> What the exercise asks
Return every line from the one with "envolvidos. Se uma pessoa coopera sabendo das" through the one with "budidaya kentang secara", inclusive, exactly as it appears below.

> Dataset records

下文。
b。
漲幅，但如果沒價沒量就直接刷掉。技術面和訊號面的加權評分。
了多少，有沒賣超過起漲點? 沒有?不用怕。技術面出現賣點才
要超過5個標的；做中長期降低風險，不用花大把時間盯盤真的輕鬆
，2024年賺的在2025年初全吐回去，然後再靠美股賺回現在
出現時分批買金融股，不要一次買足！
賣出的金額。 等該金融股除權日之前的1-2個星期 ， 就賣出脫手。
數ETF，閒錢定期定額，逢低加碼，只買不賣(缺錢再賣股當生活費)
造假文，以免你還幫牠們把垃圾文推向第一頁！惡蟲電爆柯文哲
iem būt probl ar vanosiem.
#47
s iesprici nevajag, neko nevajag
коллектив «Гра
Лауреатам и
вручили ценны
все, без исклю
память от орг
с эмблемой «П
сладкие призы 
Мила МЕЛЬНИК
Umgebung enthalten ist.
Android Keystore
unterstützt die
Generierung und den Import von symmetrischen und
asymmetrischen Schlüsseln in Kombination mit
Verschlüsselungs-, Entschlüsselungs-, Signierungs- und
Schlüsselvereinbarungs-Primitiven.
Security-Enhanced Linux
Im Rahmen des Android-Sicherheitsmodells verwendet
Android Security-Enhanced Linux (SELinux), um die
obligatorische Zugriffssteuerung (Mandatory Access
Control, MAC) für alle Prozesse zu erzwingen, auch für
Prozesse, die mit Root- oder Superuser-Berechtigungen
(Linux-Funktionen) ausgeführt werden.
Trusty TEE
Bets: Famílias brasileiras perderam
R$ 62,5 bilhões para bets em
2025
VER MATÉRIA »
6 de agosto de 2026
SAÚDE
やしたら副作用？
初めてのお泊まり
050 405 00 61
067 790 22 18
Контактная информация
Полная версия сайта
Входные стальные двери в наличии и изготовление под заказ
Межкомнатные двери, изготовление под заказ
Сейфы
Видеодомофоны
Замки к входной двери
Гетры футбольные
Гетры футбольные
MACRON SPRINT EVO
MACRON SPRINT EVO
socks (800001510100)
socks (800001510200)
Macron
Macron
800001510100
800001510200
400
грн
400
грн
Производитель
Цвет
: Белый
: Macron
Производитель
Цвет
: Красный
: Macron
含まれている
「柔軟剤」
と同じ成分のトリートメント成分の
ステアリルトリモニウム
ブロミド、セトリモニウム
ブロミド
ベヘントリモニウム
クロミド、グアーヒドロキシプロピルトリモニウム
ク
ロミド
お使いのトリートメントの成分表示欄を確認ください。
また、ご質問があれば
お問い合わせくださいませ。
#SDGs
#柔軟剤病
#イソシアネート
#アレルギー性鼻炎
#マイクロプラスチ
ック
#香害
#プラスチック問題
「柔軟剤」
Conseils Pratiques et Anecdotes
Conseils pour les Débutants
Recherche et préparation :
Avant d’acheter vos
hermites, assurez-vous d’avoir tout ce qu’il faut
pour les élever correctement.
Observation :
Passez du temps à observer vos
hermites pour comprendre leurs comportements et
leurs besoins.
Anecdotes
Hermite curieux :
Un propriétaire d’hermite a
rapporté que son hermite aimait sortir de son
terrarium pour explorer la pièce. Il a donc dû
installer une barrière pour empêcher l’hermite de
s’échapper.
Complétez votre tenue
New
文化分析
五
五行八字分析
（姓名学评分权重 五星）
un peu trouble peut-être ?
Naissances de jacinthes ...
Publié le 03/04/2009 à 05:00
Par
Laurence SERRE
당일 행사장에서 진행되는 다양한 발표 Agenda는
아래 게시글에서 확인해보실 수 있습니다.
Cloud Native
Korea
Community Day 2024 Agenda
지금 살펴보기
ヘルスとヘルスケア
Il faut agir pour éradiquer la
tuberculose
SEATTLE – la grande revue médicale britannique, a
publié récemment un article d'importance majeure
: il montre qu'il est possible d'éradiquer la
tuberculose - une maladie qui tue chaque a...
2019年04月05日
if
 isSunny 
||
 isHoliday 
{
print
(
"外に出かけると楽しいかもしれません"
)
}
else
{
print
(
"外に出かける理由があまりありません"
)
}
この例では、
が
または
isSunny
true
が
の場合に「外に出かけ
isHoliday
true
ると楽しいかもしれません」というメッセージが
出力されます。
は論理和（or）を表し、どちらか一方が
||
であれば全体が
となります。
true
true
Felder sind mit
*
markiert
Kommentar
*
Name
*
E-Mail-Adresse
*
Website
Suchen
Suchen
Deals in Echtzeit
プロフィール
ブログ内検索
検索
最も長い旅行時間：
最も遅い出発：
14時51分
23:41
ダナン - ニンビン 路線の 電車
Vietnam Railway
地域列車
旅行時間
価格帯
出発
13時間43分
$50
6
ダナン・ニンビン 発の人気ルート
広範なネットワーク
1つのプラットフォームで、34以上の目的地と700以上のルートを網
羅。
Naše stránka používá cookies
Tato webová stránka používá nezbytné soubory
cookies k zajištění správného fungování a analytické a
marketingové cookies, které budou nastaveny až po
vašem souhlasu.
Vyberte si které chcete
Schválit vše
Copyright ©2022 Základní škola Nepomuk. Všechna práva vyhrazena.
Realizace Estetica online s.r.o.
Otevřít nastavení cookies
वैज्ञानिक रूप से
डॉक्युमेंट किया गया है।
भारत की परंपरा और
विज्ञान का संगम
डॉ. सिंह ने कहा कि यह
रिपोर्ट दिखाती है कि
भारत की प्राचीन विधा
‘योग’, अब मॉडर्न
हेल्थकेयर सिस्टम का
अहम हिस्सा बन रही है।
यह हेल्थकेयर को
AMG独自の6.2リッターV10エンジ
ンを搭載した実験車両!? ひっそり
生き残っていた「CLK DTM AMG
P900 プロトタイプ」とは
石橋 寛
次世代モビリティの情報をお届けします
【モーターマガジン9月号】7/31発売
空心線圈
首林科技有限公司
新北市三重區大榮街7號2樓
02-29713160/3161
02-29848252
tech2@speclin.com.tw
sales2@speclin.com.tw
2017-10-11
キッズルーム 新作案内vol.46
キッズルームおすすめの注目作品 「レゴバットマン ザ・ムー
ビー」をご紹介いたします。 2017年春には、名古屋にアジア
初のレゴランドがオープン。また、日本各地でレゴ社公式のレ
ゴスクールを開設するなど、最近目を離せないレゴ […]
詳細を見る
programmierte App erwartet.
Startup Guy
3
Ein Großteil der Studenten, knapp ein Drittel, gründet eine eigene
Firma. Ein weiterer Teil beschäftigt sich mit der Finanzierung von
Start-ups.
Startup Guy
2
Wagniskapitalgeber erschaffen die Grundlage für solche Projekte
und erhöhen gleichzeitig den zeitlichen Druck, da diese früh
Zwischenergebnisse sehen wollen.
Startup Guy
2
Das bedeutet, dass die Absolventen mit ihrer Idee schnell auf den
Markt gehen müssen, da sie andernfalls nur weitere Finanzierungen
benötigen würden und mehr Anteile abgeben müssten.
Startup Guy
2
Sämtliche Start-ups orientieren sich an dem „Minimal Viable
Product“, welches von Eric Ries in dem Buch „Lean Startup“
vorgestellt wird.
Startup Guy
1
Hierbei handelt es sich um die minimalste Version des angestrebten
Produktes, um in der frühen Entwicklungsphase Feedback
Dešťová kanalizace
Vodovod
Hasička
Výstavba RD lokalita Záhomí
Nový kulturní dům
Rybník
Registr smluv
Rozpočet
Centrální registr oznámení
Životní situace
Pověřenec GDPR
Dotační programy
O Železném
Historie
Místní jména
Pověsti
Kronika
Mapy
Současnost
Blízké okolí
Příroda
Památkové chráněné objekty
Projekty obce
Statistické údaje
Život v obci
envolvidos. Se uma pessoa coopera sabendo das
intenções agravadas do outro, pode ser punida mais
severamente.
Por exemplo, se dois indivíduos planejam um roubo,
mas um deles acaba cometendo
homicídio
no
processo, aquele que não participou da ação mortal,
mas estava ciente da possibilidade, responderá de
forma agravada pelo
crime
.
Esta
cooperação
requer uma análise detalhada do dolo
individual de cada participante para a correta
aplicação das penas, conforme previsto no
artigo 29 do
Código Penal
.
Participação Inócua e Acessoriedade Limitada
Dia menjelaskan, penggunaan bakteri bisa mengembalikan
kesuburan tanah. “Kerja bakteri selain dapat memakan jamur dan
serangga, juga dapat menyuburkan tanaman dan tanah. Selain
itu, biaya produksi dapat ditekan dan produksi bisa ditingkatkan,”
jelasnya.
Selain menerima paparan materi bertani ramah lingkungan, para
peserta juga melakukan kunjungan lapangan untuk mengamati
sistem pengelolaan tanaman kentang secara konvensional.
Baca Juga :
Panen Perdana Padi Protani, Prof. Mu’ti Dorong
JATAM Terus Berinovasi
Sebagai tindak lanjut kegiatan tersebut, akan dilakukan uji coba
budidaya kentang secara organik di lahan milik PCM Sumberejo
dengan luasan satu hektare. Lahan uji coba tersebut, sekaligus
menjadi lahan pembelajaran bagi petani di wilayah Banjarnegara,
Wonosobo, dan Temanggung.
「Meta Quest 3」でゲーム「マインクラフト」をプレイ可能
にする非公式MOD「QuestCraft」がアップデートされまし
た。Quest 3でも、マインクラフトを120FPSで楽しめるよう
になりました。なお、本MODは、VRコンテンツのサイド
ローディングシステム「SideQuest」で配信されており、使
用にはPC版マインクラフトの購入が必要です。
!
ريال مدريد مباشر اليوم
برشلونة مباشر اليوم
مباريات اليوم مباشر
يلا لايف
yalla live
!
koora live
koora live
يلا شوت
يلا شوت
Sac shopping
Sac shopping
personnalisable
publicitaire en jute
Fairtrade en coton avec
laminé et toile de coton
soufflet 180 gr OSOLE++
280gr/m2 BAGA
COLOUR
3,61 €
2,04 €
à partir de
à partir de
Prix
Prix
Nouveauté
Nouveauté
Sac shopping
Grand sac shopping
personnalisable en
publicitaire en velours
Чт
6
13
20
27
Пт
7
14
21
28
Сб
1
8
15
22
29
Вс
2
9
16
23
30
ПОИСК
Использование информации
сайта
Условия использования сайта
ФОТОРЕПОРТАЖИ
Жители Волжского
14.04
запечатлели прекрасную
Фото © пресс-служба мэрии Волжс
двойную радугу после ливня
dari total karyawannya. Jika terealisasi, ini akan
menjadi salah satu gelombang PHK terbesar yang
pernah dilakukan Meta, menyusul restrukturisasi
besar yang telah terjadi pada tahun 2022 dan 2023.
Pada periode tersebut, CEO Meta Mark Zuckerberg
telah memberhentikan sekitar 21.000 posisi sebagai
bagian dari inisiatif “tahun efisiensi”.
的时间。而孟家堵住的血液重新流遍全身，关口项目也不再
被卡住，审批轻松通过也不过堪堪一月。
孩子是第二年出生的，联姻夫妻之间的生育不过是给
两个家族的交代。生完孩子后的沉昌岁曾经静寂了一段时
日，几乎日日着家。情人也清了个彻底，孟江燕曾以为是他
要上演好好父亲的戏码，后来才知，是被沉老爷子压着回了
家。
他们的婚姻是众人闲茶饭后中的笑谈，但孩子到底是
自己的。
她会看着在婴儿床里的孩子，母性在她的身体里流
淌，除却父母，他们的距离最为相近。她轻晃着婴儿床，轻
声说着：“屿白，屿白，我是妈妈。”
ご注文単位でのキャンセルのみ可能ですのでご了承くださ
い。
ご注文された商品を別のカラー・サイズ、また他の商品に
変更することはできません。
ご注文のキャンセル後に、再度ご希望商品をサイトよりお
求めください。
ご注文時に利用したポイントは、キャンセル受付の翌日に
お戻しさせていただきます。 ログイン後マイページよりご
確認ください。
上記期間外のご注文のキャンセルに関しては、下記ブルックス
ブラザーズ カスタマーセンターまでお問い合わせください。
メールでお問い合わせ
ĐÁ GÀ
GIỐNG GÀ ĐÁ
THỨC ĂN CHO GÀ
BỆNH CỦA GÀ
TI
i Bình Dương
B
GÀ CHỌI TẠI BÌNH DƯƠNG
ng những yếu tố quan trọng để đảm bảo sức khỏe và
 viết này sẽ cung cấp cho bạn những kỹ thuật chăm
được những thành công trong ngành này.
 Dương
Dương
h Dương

> Output
envolvidos. Se uma pessoa coopera sabendo das
intenções agravadas do outro, pode ser punida mais
severamente.
Por exemplo, se dois indivíduos planejam um roubo,
mas um deles acaba cometendo
homicídio
no
processo, aquele que não participou da ação mortal,
mas estava ciente da possibilidade, responderá de
forma agravada pelo
crime
.
Esta
cooperação
requer uma análise detalhada do dolo
individual de cada participante para a correta
aplicação das penas, conforme previsto no
artigo 29 do
Código Penal
.
Participação Inócua e Acessoriedade Limitada
Dia menjelaskan, penggunaan bakteri bisa mengembalikan
kesuburan tanah. “Kerja bakteri selain dapat memakan jamur dan
serangga, juga dapat menyuburkan tanaman dan tanah. Selain
itu, biaya produksi dapat ditekan dan produksi bisa ditingkatkan,”
jelasnya.
Selain menerima paparan materi bertani ramah lingkungan, para
peserta juga melakukan kunjungan lapangan untuk mengamati
sistem pengelolaan tanaman kentang secara konvensional.
Baca Juga :
Panen Perdana Padi Protani, Prof. Mu’ti Dorong
JATAM Terus Berinovasi
Sebagai tindak lanjut kegiatan tersebut, akan dilakukan uji coba
budidaya kentang secara organik di lahan milik PCM Sumberejo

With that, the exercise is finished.